Well, lot of points here. Let's go how I can help you
I currently use an older version of Solr - 4.7.2. It runs in standalone mode - only one solr node with multiple cores. Each core is protected by ldap groups.
Ok
I am looking to be able to search against a single core and also now add searching across multiple cores. Since distributed searching is considered legacy, I believe SolrCloud must be the way to go. I have installed the latest version of solr locally. I have been reading up on this and I am still not sure how to do this. There are roughly 100 cores right now. All have the same schema.
Do I convert each core to a collection where each collection is still protected by ldap groups? And then can you search across multiple collections?
This is one possible scenario. I'm not sure if the LDAP auth still works as you've currently implemented, because keep in mind that the interaction with SolrCloud is different, it involves a third component (Zookeeper) which is absent in the standalone scenario or (manually) distributed search.
Starting from (maybe I'm wrong here with the version) Solr 5, the /admin endpoint offers also an authorisation / authentication API (the underlying AA mechanism, like an LDAP, can be plugged-in )
Just one doubt: 100 cores with the same schema means 100 collections with the same schema and that could mean a relevant amount of resources for managing what can you can consider 100 distributed Lucene indexes.

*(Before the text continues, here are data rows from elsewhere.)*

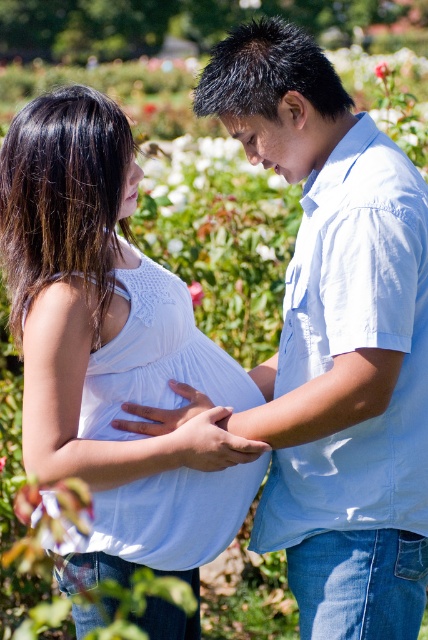 Can you confirm if smooth skin hand at center is wider than matte skin hand at center?

Yes, smooth skin hand at center is wider than matte skin hand at center.

Does point (211, 445) come in front of point (163, 433)?

Yes, it is.

Is point (172, 429) positioned before point (187, 388)?

Yes, it is in front of point (187, 388).

Identify the location of smooth skin hand at center. (210, 444).

Does light blue cotton shirt at center have a lesser height compared to pink matte rose at upper center?

Yes.

Based on the photo, can you confirm if light blue cotton shirt at center is taller than pink matte rose at upper center?

In fact, light blue cotton shirt at center may be shorter than pink matte rose at upper center.

Locate an element on the screen. light blue cotton shirt at center is located at coordinates (338, 340).

Where is `light blue cotton shirt at center`? light blue cotton shirt at center is located at coordinates (338, 340).

Is smooth skin hand at center shorter than pink matte rose at upper center?

Indeed, smooth skin hand at center has a lesser height compared to pink matte rose at upper center.

I want to click on smooth skin hand at center, so click(x=210, y=444).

Assuming that at the moment you are on a single server (and that means you don't have a lot of data) why don't you merge everything in a single collection (adding an additional "source" field for discriminating between documents)?
Or do you set up one collection with multiple cores?

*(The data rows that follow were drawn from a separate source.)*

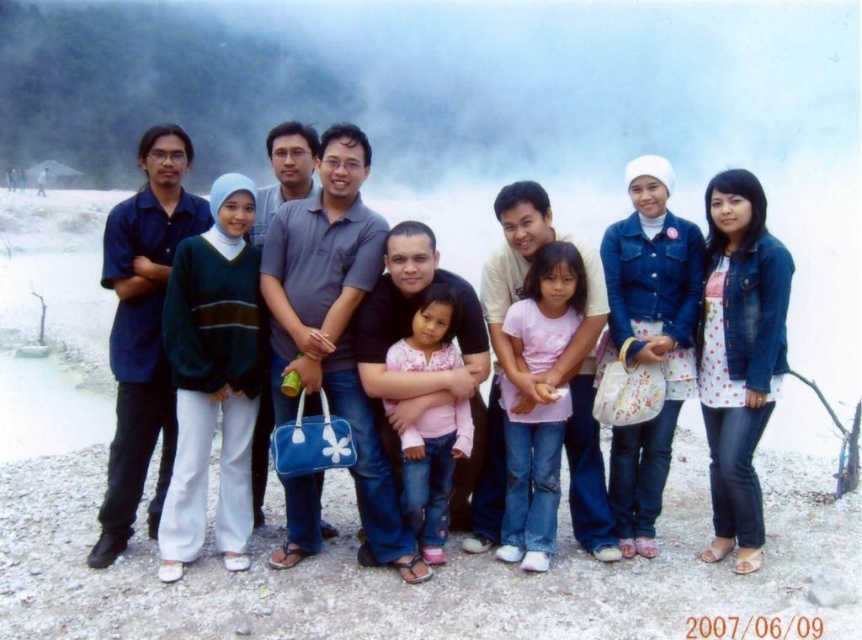 Question: Which is nearer to the matte black shirt at center?

Choices:
 (A) pink matte shirt at center
 (B) pink fabric shirt at center

Answer: (B)

Question: Does matte black shirt at center have a larger size compared to pink matte shirt at center?

Choices:
 (A) no
 (B) yes

Answer: (B)

Question: Does matte black shirt at center appear on the left side of pink fabric shirt at center?

Choices:
 (A) yes
 (B) no

Answer: (A)

Question: Which point is closer to the camera?

Choices:
 (A) (358, 193)
 (B) (436, 452)
 (C) (531, 568)

Answer: (C)

Question: Which is farther from the matte black shirt at center?

Choices:
 (A) pink fabric shirt at center
 (B) pink matte shirt at center

Answer: (B)

Question: Is pink matte shirt at center to the left of pink fabric shirt at center from the viewer's perspective?

Choices:
 (A) no
 (B) yes

Answer: (A)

Read above, it's basically up to you. You can do both.
Is each cores then a shard and I can still ldap protect each shard? Users can then search within a shard\core or across all within the collection?
It's not actually correct to think at core = shard but considering the step you're doing, yes, I think that this can help you to understand at the very beginning how things are working. However, I would have a look at the reference guide.
And yes, the client can search wherever you want, targeting one or more collections.
Then what happens if you search across multiple collections or shards (depending on which above scenario is the way to go) and the user does not have access to a collection or shard? Do you need to know ahead a time where the user can search so there are no errors or will it bypass ones you do not have access to?
I think that the auth protection you're actually using is completely external to Solr, so I guess your assumption is right: you should know in advance where a given user can go, otherwise some request would return a 403 error (or something like that).